Boeing just won a hard fought $35 billion dollar Department of Defense contract.
In a surprise twist in a long-running saga, the Air Force on Thursday awarded a $35 billion contract for aerial fueling tankers to Boeing rather than to a European company that builds Airbus planes.
This was a huge deal in 2008, when the Pentagon choose EADS, for Airbus is not an American company, and most of the work, and thus jobs would be offshore. That's your taxpayer dollars going offshore, not hiring American workers, not circulating back through the U.S. economy.
Pentagon officials said decision was based solely on price. Boeing’s bid was more than 1 percent below that of its rival, the European Aeronautic Defense and Space Company, the officials said. If the bids had been within one percent, the Air Force would have weighed 92 additional requirements for the plane as a tiebreaker, and some of those were widely thought to favor the larger EADS plane.
This contract eventually will be worth $100 billion dollars and a huge number of good paying jobs, 50,000 directly and over 100,000, eventually, will be in the state of Washington.
That said, now is the time to put pressure on Boeing to hire Americans. They just got a multi-billion dollar, multi-year slip lesson that labor arbitraging your labor force and offshore outsourcing will actually cost you more. Boeing wipe that egg off your face, think global, act local, bring your supply chain back state-side and place yer bets on he #1 aircraft manufacturer in the world.

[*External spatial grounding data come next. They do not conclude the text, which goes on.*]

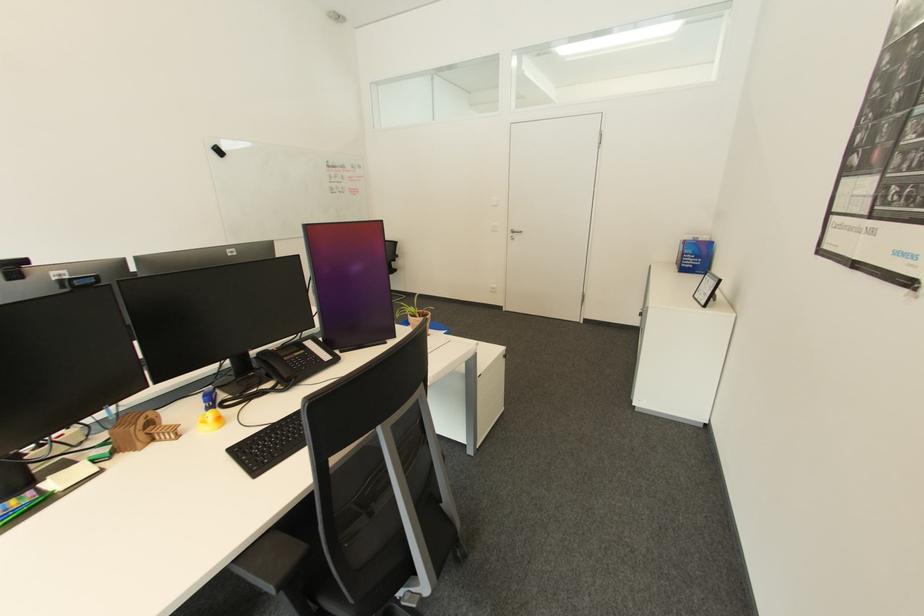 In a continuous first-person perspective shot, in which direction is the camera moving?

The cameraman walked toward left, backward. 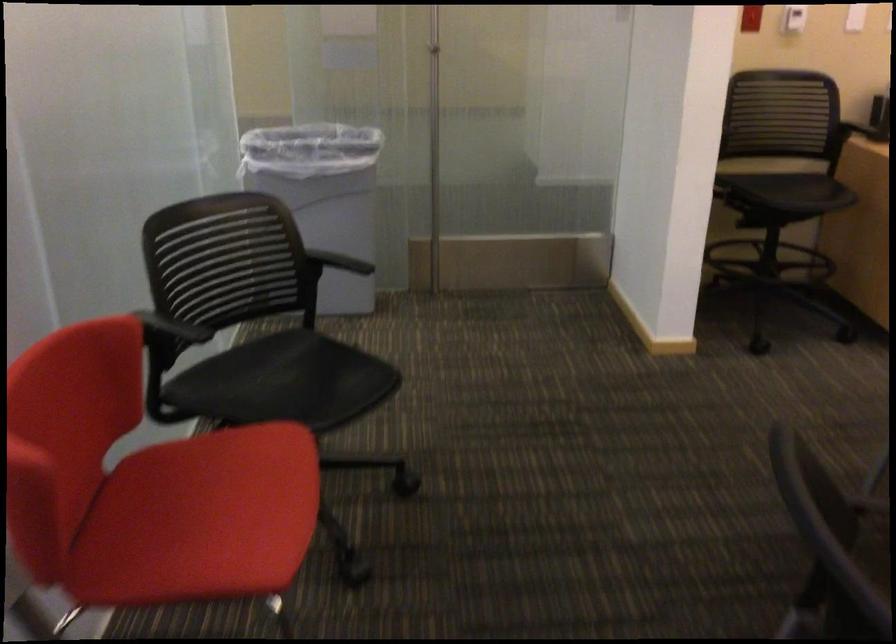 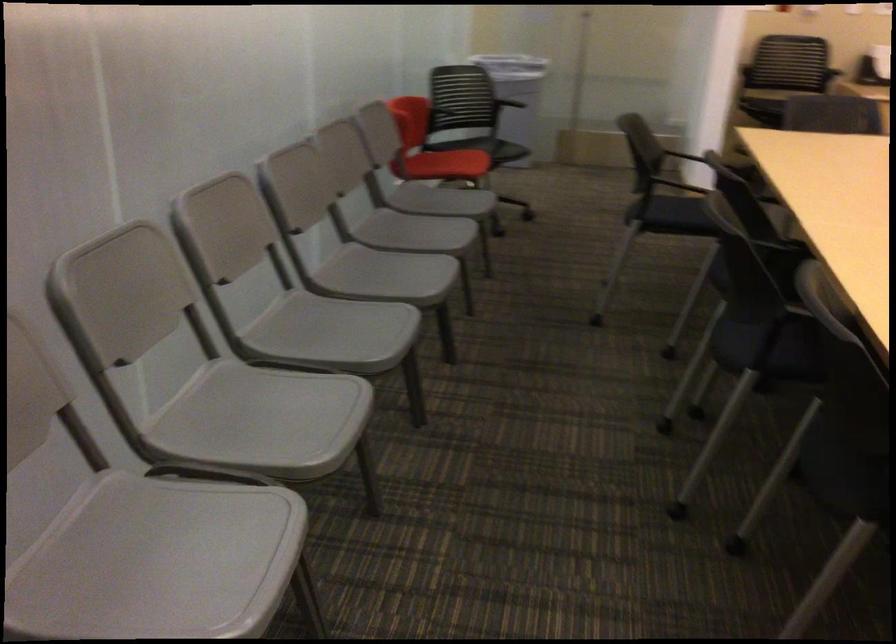 Where in the second image is the point corresponding to point (197, 560) from the first image?

(446, 164) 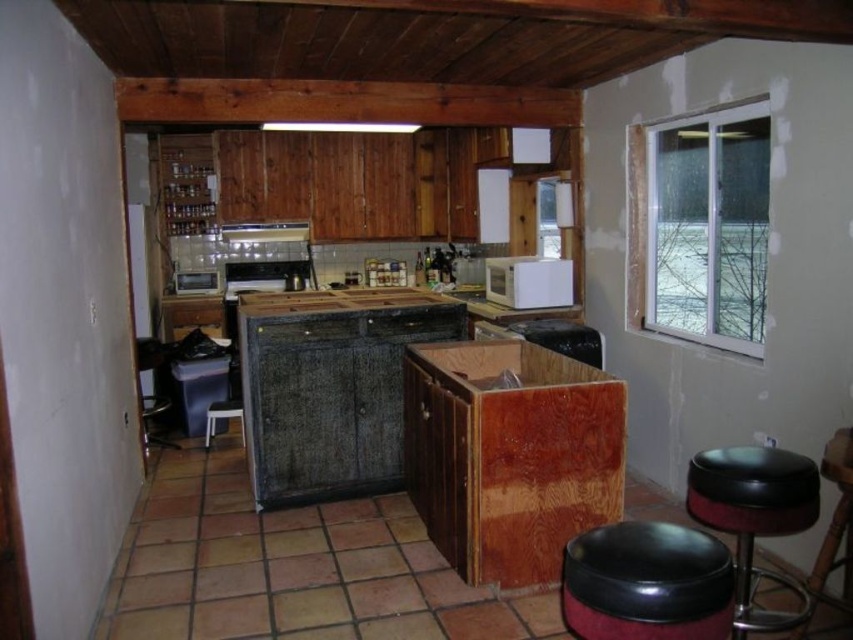 Question: Which of the following is the closest to the observer?

Choices:
 (A) white matte microwave at center
 (B) wooden at center
 (C) metallic silver exhaust hood at upper center

Answer: (B)

Question: Can you confirm if wooden at center is smaller than metallic silver exhaust hood at upper center?

Choices:
 (A) yes
 (B) no

Answer: (B)

Question: Which point is farther to the camera?

Choices:
 (A) (257, 225)
 (B) (335, 298)

Answer: (A)

Question: Does black leather stool at lower right appear under white matte microwave at center?

Choices:
 (A) no
 (B) yes

Answer: (B)

Question: Is black leather bar stool at lower right further to the viewer compared to white matte microwave at center?

Choices:
 (A) yes
 (B) no

Answer: (B)

Question: Which of the following is the farthest from the observer?

Choices:
 (A) white plastic stool at center
 (B) black leather bar stool at lower right
 (C) black leather stool at lower right

Answer: (A) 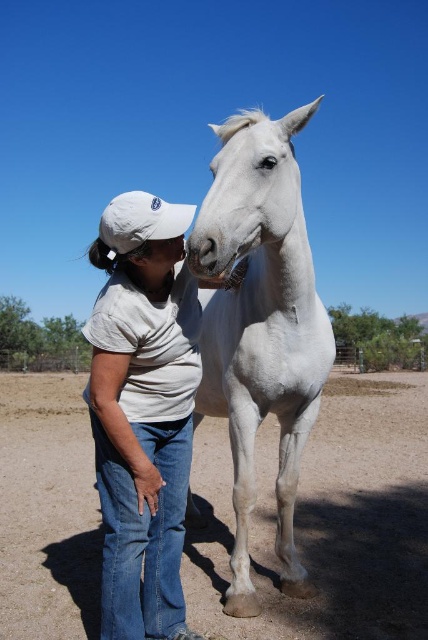 Question: Which of the following is the farthest from the observer?

Choices:
 (A) (17, 532)
 (B) (136, 500)

Answer: (A)

Question: Is brown sandy dirt at lower center closer to camera compared to white cotton shirt at center?

Choices:
 (A) yes
 (B) no

Answer: (B)

Question: Does white cotton shirt at center appear on the left side of white glossy horse at center?

Choices:
 (A) yes
 (B) no

Answer: (A)

Question: Can you confirm if white cotton shirt at center is positioned to the left of white glossy horse at center?

Choices:
 (A) no
 (B) yes

Answer: (B)

Question: Which object is the farthest from the brown sandy dirt at lower center?

Choices:
 (A) white glossy horse at center
 (B) white cotton shirt at center

Answer: (B)

Question: Which point is closer to the camera?

Choices:
 (A) brown sandy dirt at lower center
 (B) white cotton shirt at center

Answer: (B) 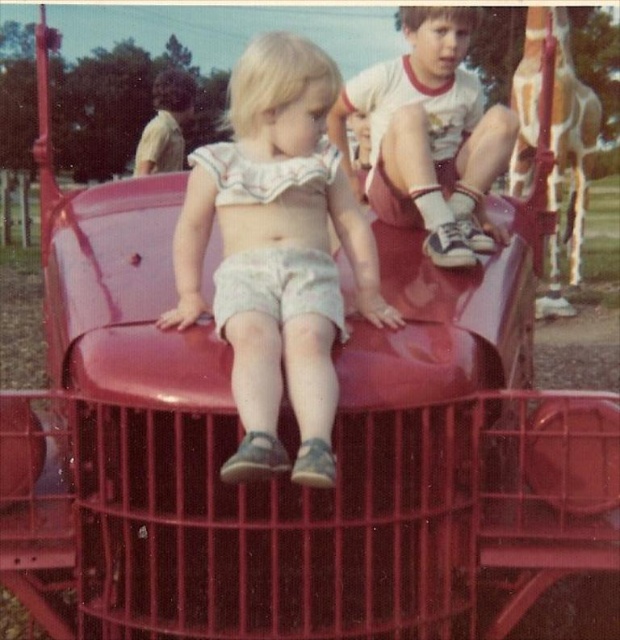 You are a photographer trying to capture a candid shot of the children on the slide. You want to ensure that both the matte white shorts at center and the white cotton shirt at upper right are visible in the frame. Based on their positions, which object should you focus on first to include both in the shot?

The matte white shorts at center is positioned on the left side of the white cotton shirt at upper right. To include both in the frame, focus on the matte white shorts at center first as it is closer to the left edge, then adjust to include the white cotton shirt at upper right on the right side.

You are a photographer trying to capture a clear photo of both the matte white shorts at center and the white cotton shirt at upper right. Which object should you focus on first to ensure both are in focus?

These are much needed jobs and keeping those funds inside the United States helps the U.S. economy and will help Boeing compete against Airbus in other areas in the aviation manufacturing industry.
The contract could be the largest awarded for many years as military budgets tighten, and it could eventually reach $100 billion. The tankers are likely flying gas stations, and they transfer fuel in mid-flight to fighters, bombers and cargo planes.
Richard L. Aboulafia, an aviation analyst at the Teal Group in Fairfax, Va., said the victory could help Boeing in its battle with Airbus in the much larger market for passenger jets and freighters.